The good news comes out of a study published last month by researchers at Harvard, the University of Massachusetts and Stony Brook University in New York. Looking at samples of nearly 1,300 bluefin tuna caught in the Gulf of Maine from 2004 to 2012, the scientists found that levels of mercury in the bodies of the fish fell by about 2 percent each year, or nearly 20 percent over a decade.
The decline occurred as coal-fired power plants in the Midwest began going off line or switching to natural gas in 2008, responding to market forces and regulatory and industry curbs on emissions. The relatively quick level of improvement came as a surprise, Stony Brook’s Nicholas Fisher, study co-author, told Scientific American.
That’s because tuna – the biggest source of mercury in the American diet – are a big, long-lived, predatory species that can accumulate a lot of mercury from eating other fish. So although the tuna that were studied still weren’t safe to eat, it bodes well for the future that, as Fisher said in an interview with The Washington Post, “the fish are responding almost in real time” to environmental changes.
But these hard-won gains could easily be reversed if President-elect Donald Trump acts on his pledge to halt measures to address climate change. Of particular concern is his proposal to abandon the Paris agreement, which commits the U.S. and 192 other countries to individual carbon pollution limits, and to roll back the Clean Power Plan, an Obama administration initiative that sets the first-ever limits on carbon pollution from power plants.

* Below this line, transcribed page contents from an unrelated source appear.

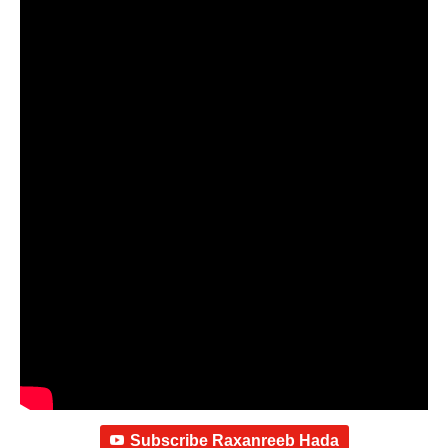
Subscribe Raxanreeb Hada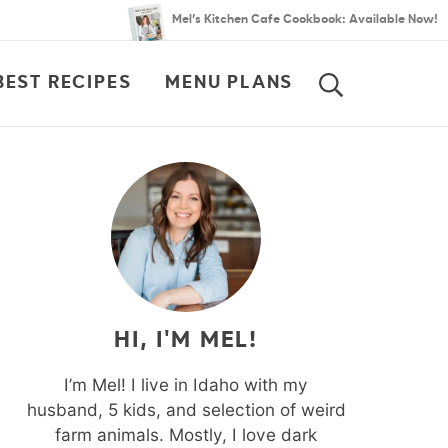
Mel’s Kitchen Cafe Cookbook: Available Now!
BEST RECIPES
MENU PLANS
SEARCH
HI, I'M MEL!
I’m Mel! I live in Idaho with my
husband, 5 kids, and selection of weird
farm animals. Mostly, I love dark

If Trump dismantles this and other pollution curbs, Maine could be hard hit. Not only could the benefits to the tuna fishery be at risk, but we’d be stymied in addressing our rate of asthma, which is among the nation’s highest and is aggravated by unchecked out-of-state carbon emissions.
Mainers have made it a priority to limit air and water contamination from sources here. Our elected representatives in Washington should make it clear to the incoming administration that we have no appetite for measures that allow other states to abdicate their responsibility to do the same.